It's so important to reflect on what we do, where we want to go and set goals for ourselves. What do I want to do? Where do I see my business going? What do I want my life to look like? It's all a little bit confusing at the moment but writing this blog is allowing me to begin the process of evaluating and reflect on whats most important.
Me, the Graphic Designer
I'm a good graphic designer, it often comes easy to me after twelve years of experience and is the thing that pays but is it really what I want to be doing outside of my day job? No, I don't think so... my heart lies elsewhere. It is, however, very satisfying to help people/organisations create an identity and transform their brand into something more relevant, current and eye catching.
I have been a volunteer for the Bulwell Arts Festival for the past three years, volunteering my time, creative input and graphic design skills and have had some great feedback for the work I have created. I have rebranded the festival, given it a clear defined identity and produced all the visual elements associated with it. Everything with the Bulwell Arts Festival logo and design style on since 2017 has more than likely been created by my fair hands.
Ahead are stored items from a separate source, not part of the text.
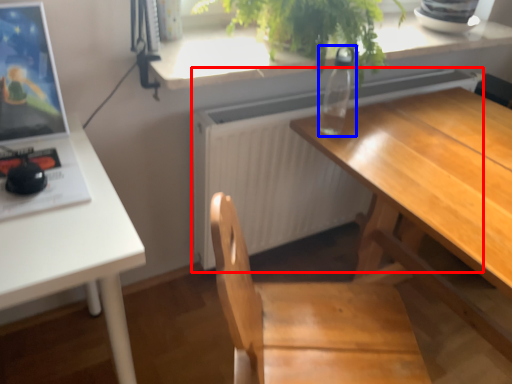 Question: Which object is closer to the camera taking this photo, radiator (highlighted by a red box) or bottle (highlighted by a blue box)?

Choices:
 (A) radiator
 (B) bottle

Answer: (B) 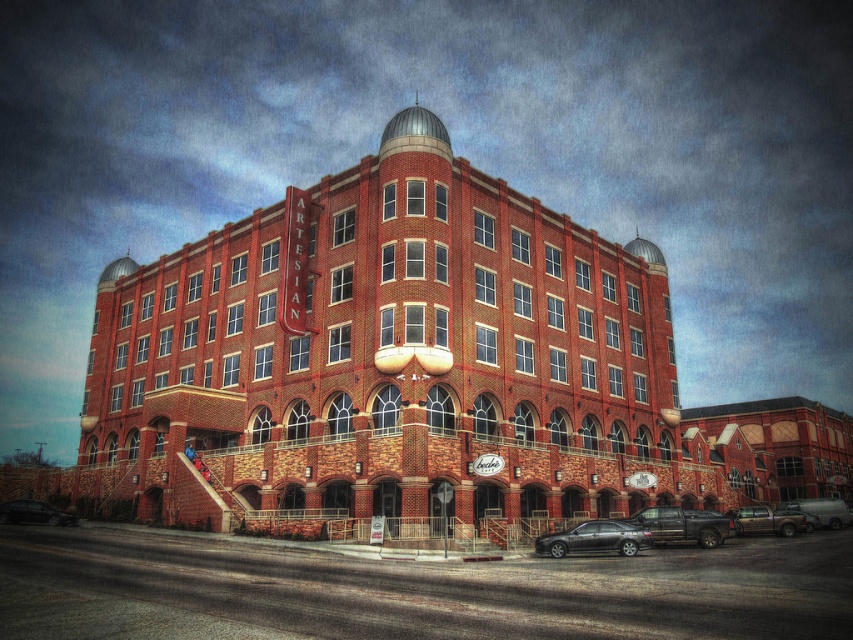 Question: Is metallic silver pickup truck at center to the left of shiny black sedan at lower left from the viewer's perspective?

Choices:
 (A) no
 (B) yes

Answer: (A)

Question: Observing the image, what is the correct spatial positioning of metallic silver pickup truck at center in reference to shiny black sedan at lower left?

Choices:
 (A) left
 (B) right

Answer: (B)

Question: Among these objects, which one is farthest from the camera?

Choices:
 (A) brick building at lower right
 (B) shiny black sedan at lower center
 (C) shiny black sedan at lower left
 (D) metallic silver pickup truck at center

Answer: (A)

Question: Among these objects, which one is farthest from the camera?

Choices:
 (A) red brick building at center
 (B) shiny black sedan at lower left
 (C) metallic silver truck at lower right
 (D) metallic silver pickup truck at center

Answer: (C)

Question: Which is farther from the shiny black sedan at lower center?

Choices:
 (A) metallic silver pickup truck at center
 (B) brown matte truck at lower right
 (C) brick building at lower right
 (D) shiny black sedan at lower left

Answer: (C)

Question: In this image, where is shiny black sedan at lower left located relative to metallic silver truck at lower right?

Choices:
 (A) right
 (B) left

Answer: (B) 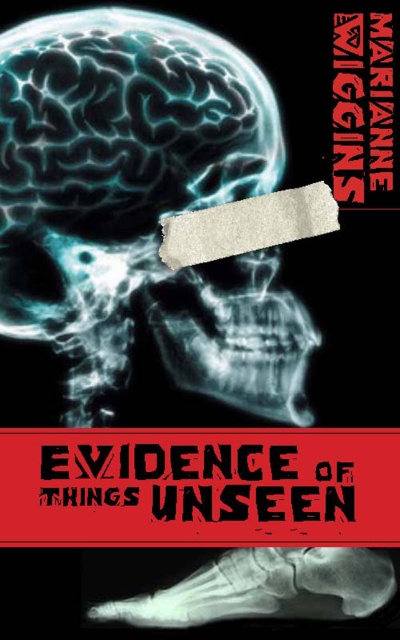 Question: Does x-ray skull at center come in front of x-ray bone at lower right?

Choices:
 (A) no
 (B) yes

Answer: (B)

Question: Which of the following is the closest to the observer?

Choices:
 (A) x-ray skull at center
 (B) x-ray bone at lower right

Answer: (A)

Question: Which object is farther from the camera taking this photo?

Choices:
 (A) x-ray skull at center
 (B) x-ray bone at lower right

Answer: (B)

Question: Can you confirm if x-ray skull at center is wider than x-ray bone at lower right?

Choices:
 (A) yes
 (B) no

Answer: (A)

Question: Is x-ray skull at center positioned at the back of x-ray bone at lower right?

Choices:
 (A) no
 (B) yes

Answer: (A)

Question: Among these objects, which one is farthest from the camera?

Choices:
 (A) x-ray skull at center
 (B) x-ray bone at lower right

Answer: (B) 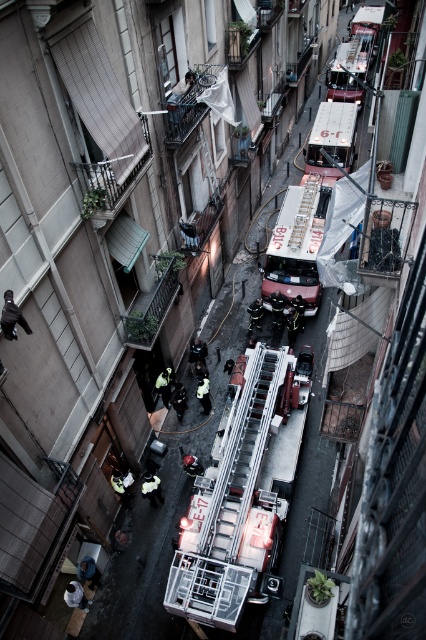 You are a firefighter trying to exit the alley quickly. You need to move from the metallic silver ladder at center to the metallic silver fire truck at center. Is the ladder above or below the fire truck?

The metallic silver fire truck at center is positioned under the metallic silver ladder at center, so the ladder is above the fire truck.

You are an emergency responder trying to navigate through the narrow alley. You see the metallic silver fire truck at center and the metallic red fire truck at center. Which fire truck is positioned closer to the left side of the alley?

The metallic silver fire truck at center is positioned closer to the left side of the alley since it is to the left of the metallic red fire truck at center. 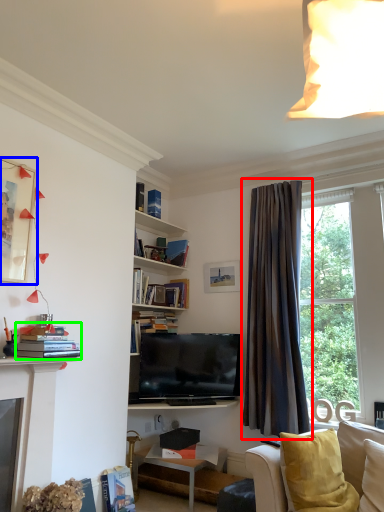 Question: Considering the real-world distances, which object is closest to curtain (highlighted by a red box)? picture frame (highlighted by a blue box) or book (highlighted by a green box).

Choices:
 (A) picture frame
 (B) book

Answer: (B) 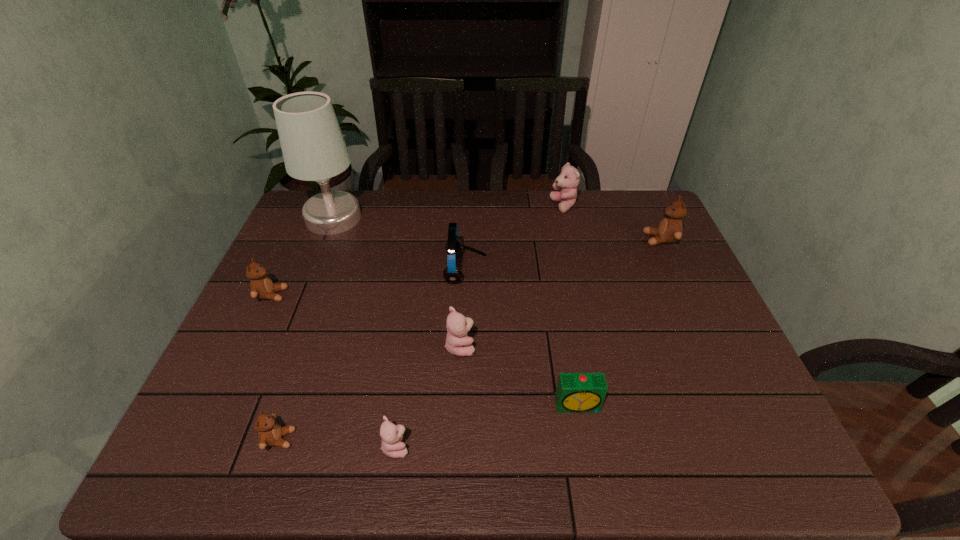 This screenshot has width=960, height=540. I want to click on the tallest object, so click(x=313, y=147).

At what (x,y) coordinates should I click in order to perform the action: click on gray lampshade. Please return your answer as a coordinate pair (x, y). This screenshot has width=960, height=540. Looking at the image, I should click on (313, 147).

The width and height of the screenshot is (960, 540). In order to click on the farthest pink teddy bear in this screenshot , I will do `click(568, 180)`.

Find the location of a particular element. the rightmost pink teddy bear is located at coordinates (568, 180).

Locate an element on the screen. The image size is (960, 540). the biggest brown teddy bear is located at coordinates (670, 229).

Where is `the second farthest teddy bear`? the second farthest teddy bear is located at coordinates (670, 229).

At what (x,y) coordinates should I click in order to perform the action: click on headset. Please return your answer as a coordinate pair (x, y). Looking at the image, I should click on (454, 246).

Find the location of a particular element. The width and height of the screenshot is (960, 540). the leftmost brown teddy bear is located at coordinates point(261,286).

The image size is (960, 540). In order to click on the second farthest brown teddy bear in this screenshot , I will do `click(261, 286)`.

Find the location of a particular element. This screenshot has height=540, width=960. the fourth teddy bear from left to right is located at coordinates tap(458, 343). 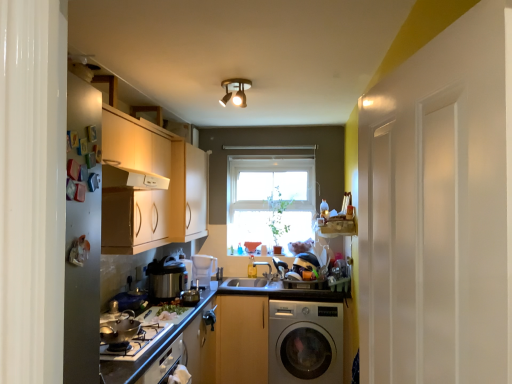 Question: From the image's perspective, is wooden cabinet at center, arranged as the first cabinetry when viewed from the right, under white plastic pitcher at center, positioned as the 1th appliance in right-to-left order?

Choices:
 (A) no
 (B) yes

Answer: (B)

Question: Can you confirm if wooden cabinet at center, marked as the first cabinetry in a bottom-to-top arrangement, is wider than white plastic pitcher at center, which is the second appliance in front-to-back order?

Choices:
 (A) no
 (B) yes

Answer: (B)

Question: Is wooden cabinet at center, acting as the second cabinetry starting from the top, positioned beyond the bounds of white plastic pitcher at center, which appears as the second appliance when viewed from the left?

Choices:
 (A) yes
 (B) no

Answer: (A)

Question: Is wooden cabinet at center, which is the 2th cabinetry from left to right, not near white plastic pitcher at center, which is the first appliance from back to front?

Choices:
 (A) yes
 (B) no

Answer: (B)

Question: Is wooden cabinet at center, which is the 2th cabinetry from left to right, taller than white plastic pitcher at center, which is the second appliance in front-to-back order?

Choices:
 (A) no
 (B) yes

Answer: (B)

Question: Would you say gold metallic spotlight at center is to the left or to the right of matte white countertop at lower left in the picture?

Choices:
 (A) right
 (B) left

Answer: (A)

Question: From a real-world perspective, relative to matte white countertop at lower left, is gold metallic spotlight at center vertically above or below?

Choices:
 (A) above
 (B) below

Answer: (A)

Question: In the image, is gold metallic spotlight at center positioned in front of or behind matte white countertop at lower left?

Choices:
 (A) front
 (B) behind

Answer: (B)

Question: Looking at the image, does gold metallic spotlight at center seem bigger or smaller compared to matte white countertop at lower left?

Choices:
 (A) big
 (B) small

Answer: (B)

Question: Is point (105, 377) closer or farther from the camera than point (123, 331)?

Choices:
 (A) farther
 (B) closer

Answer: (B)

Question: From the image's perspective, is matte white countertop at lower left located above or below shiny silver wok at lower left, acting as the second appliance starting from the back?

Choices:
 (A) above
 (B) below

Answer: (B)

Question: Which is correct: matte white countertop at lower left is inside shiny silver wok at lower left, acting as the second appliance starting from the back, or outside of it?

Choices:
 (A) outside
 (B) inside

Answer: (A)

Question: Considering the positions of matte white countertop at lower left and shiny silver wok at lower left, acting as the second appliance starting from the back, in the image, is matte white countertop at lower left taller or shorter than shiny silver wok at lower left, acting as the second appliance starting from the back,?

Choices:
 (A) tall
 (B) short

Answer: (A)

Question: From the image's perspective, is silver metallic washing machine at lower right above or below clear glass window at center?

Choices:
 (A) below
 (B) above

Answer: (A)

Question: Is point (313, 304) positioned closer to the camera than point (263, 182)?

Choices:
 (A) closer
 (B) farther

Answer: (A) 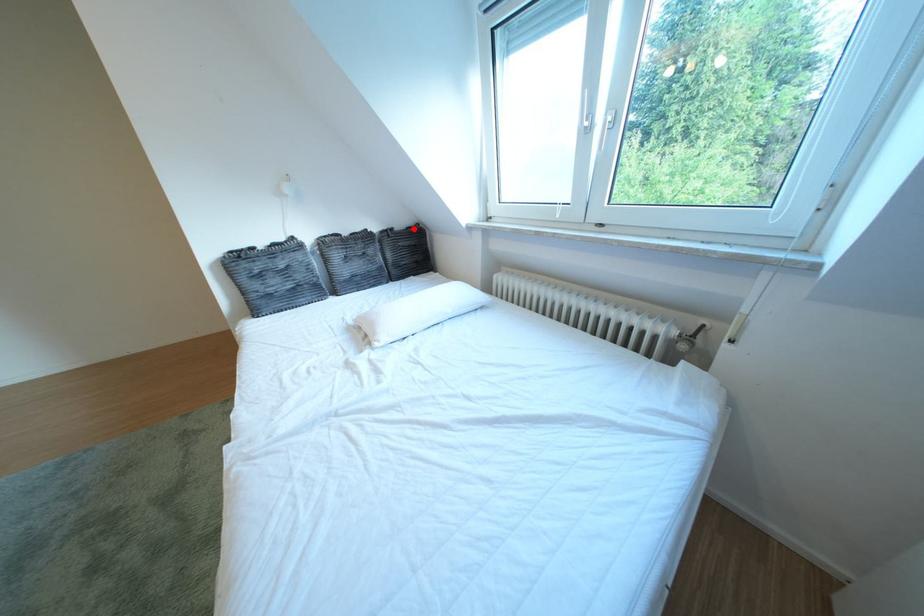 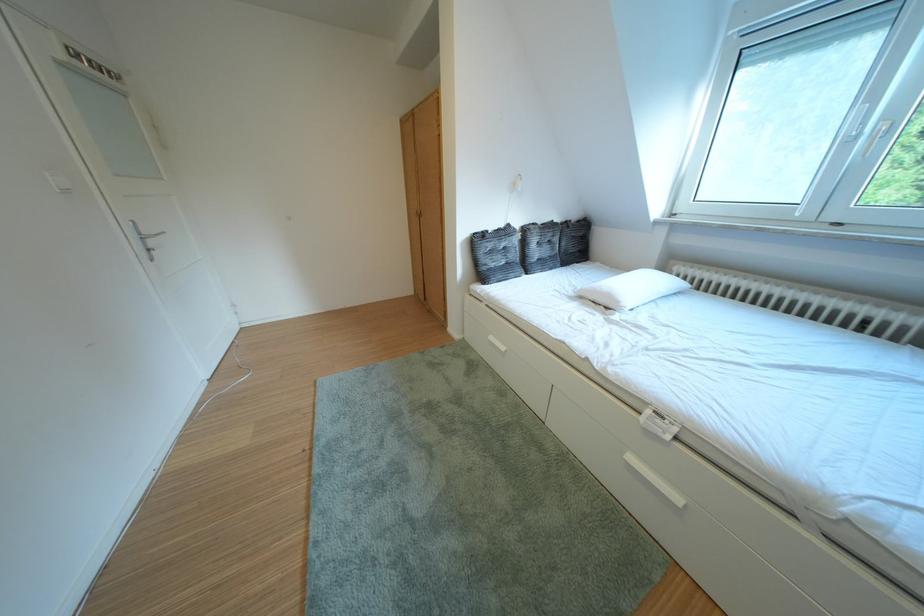 Where in the second image is the point corresponding to the highlighted location from the first image?

(588, 222) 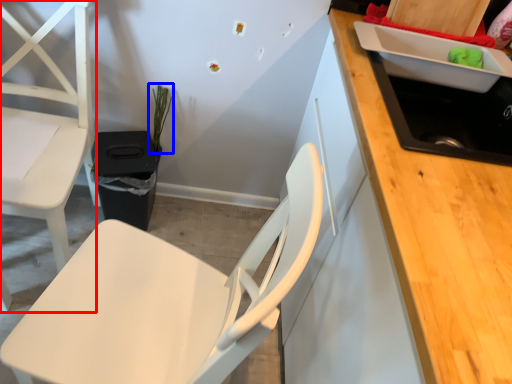 Question: Which object appears closest to the camera in this image, chair (highlighted by a red box) or plant (highlighted by a blue box)?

Each year the Bulwell Arts Festival grows in size and popularity, we're getting our message out there and people are loving what they see and take part in. Wow, what an achievement for such a small team of volunteers. I feel passionate about everything the Bulwell Arts Festival is trying to achieve and feel proud to be a part of that. Unfortunately, with my head the way it is, I'm loosing my way a little bit. Most of my time is spent on the graphic design work. I'm lucky enough to be a designer and a maker and have, for the past couple of years, hosted a community based yarn project as well as produce the marketing material. Yarny stuff often comes secondary simply because the graphic design side takes up so much of my time and energy. Next year I intend to switch the priority level of these two around and make 2020 my year for yarn. I'll still, no doubt, be the main (only!) graphic designer producing the programme and stuff but with a different mindset I hope its a more enjoyable process.
Off the back of my voluntary work for the Bulwell Arts Festival I have, this year, taken on a commission project with the Bulwell United Reformed Church. The Church is undergoing a rebrand and I have been brought in to create their graphic design and marketing material. In comparison to the Bulwell Arts Festival the Church's rebrand is a doddle, there is a huge amount of it however, which adds pressure to my already epic list of things to do. Again, is graphic design where I want to be focusing my energy?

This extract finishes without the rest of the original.